From early in his career, Wheeler has been committed to social ministry. After earning his Doctor of Theology from the Graduate Theological Union in Berkeley, he became a seminary professor in Kansas City, where he worked to start a new Habitat for Humanity chapter. In Los Angeles, in addition to his labor rights efforts, he was part of an interfaith organization that formed in the wake of September 11 in an attempt to create a culture of peace. After moving to Portland to serve as senior pastor of downtown’s First Baptist Church, Wheeler helped organize free clinics, first at the Memorial Coliseum and later at the church itself—events he says drew upwards of 500 people.

Wheeler situates himself in a long line of progressive, socially engaged Baptists. He calls himself a “good trouble Baptist,” in a nod to the late civil rights activist and ordained Baptist minister John Lewis.
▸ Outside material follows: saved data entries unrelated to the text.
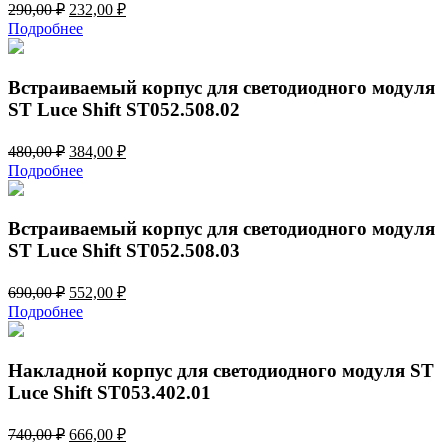
Первоначальная
Текущая
290,00
₽
232,00
₽
цена
цена:
Подробнее
составляла
232,00 ₽.
290,00 ₽.
Встраиваемый корпус для светодиодного модуля
ST Luce Shift ST052.508.02
Первоначальная
Текущая
480,00
₽
384,00
₽
цена
цена:
Подробнее
составляла
384,00 ₽.
480,00 ₽.
Встраиваемый корпус для светодиодного модуля
ST Luce Shift ST052.508.03
Первоначальная
Текущая
690,00
₽
552,00
₽
цена
цена:
Подробнее
составляла
552,00 ₽.
690,00 ₽.
Накладной корпус для светодиодного модуля ST
Luce Shift ST053.402.01
Первоначальная
Текущая
740,00
₽
666,00
₽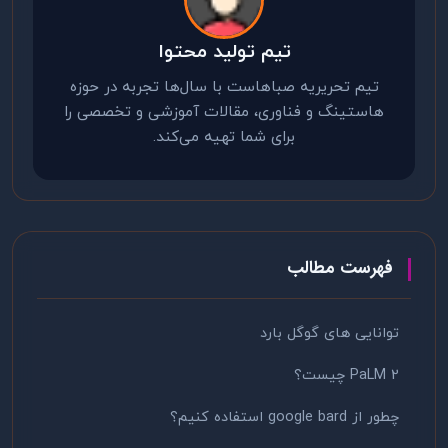
تیم تولید محتوا
تیم تحریریه صباهاست با سال‌ها تجربه در حوزه
هاستینگ و فناوری، مقالات آموزشی و تخصصی را
برای شما تهیه می‌کند.
فهرست مطالب
توانایی های گوگل بارد
PaLM 2 چیست؟
چطور از google bard استفاده کنیم؟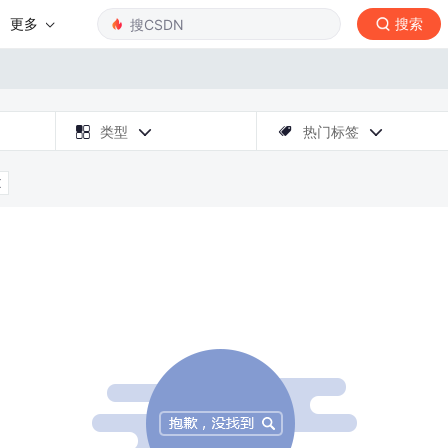
更多
搜索

类型
热门标签



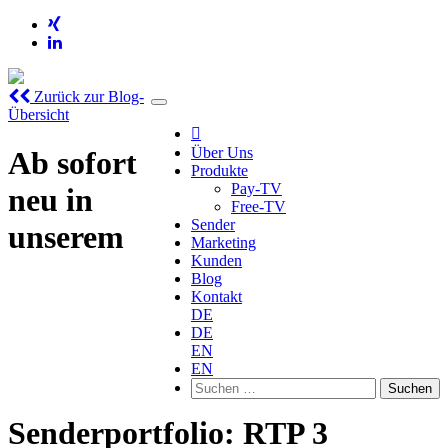
Zurück zur Blog-
Übersicht

Über Uns
Ab sofort
Produkte
Pay-TV
neu in
Free-TV
Sender
unserem
Marketing
Kunden
Blog
Kontakt
DE
DE
EN
EN
Suchen
nach:
Senderportfolio: RTP 3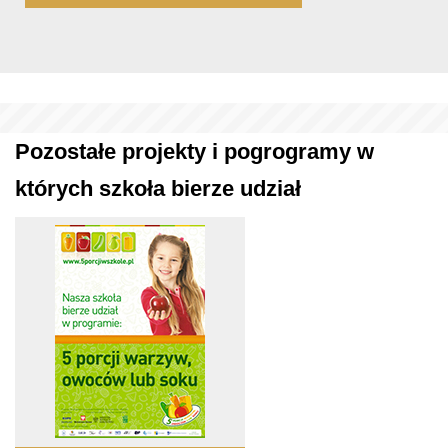
Pozostałe projekty i pogrogramy w
których szkoła bierze udział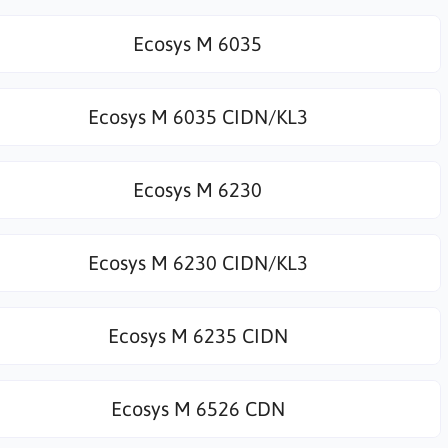
Ecosys M 6035
Ecosys M 6035 CIDN/KL3
Ecosys M 6230
Ecosys M 6230 CIDN/KL3
Ecosys M 6235 CIDN
Ecosys M 6526 CDN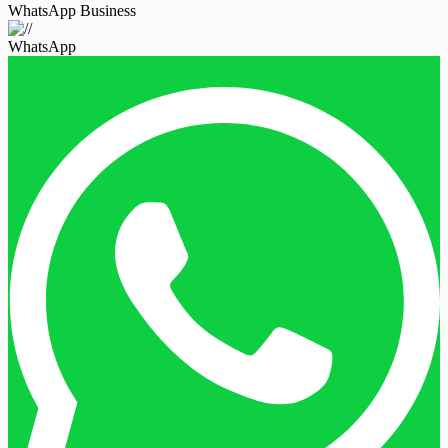
WhatsApp Business
WhatsApp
Like Lewis as well as Martin Luther King, Jr., Wheeler has drawn inspiration from Walter Rauschenbusch, a Baptist pastor and theologian who was key to the social gospel movement at the turn of the 20th century. As a pastor in New York’s Hell’s Kitchen neighborhood, Rauschenbusch understood that religious piety had no place unless accompanied by a commitment to improve social conditions, from child labor to chronic poverty.

Four and a half years ago, Wheeler left his post at First Baptist. He now works remotely as a professor at Palmer Theological Seminary, a professional shift that’s granted him more time to devote to Portland Jobs with Justice. Last month, for instance, he gave a short speech at a postal workers rally, expounding on the moral dimension of the labor struggle. For Wheeler, it’s not about disregarding self-interest—wages, benefits, working conditions, and respect all matter—but about recognizing and serving the common good.

“There is a moral structure to our reality that results in the long run in what we call the common good,” Wheeler said at the rally, dressed in a black leather jacket and newsboy cap. “There is a common good that embraces all of us. If one [of us is] not well-fed, none of us are well-fed. If one of us is disrespected, none of us is respected. If one of us has no place to lay their head that is safe and secure and their own, none of us have a place finally to lay our head.”

It’s also, Wheeler says, about not sitting idly by. 

“If one does believe in the moral nature of the universe, that goal is not just passively out ahead of us,” he says. “That goal, that divine reality, is pressing in on us, so do it now. Do it now. [The universe] is on your side.”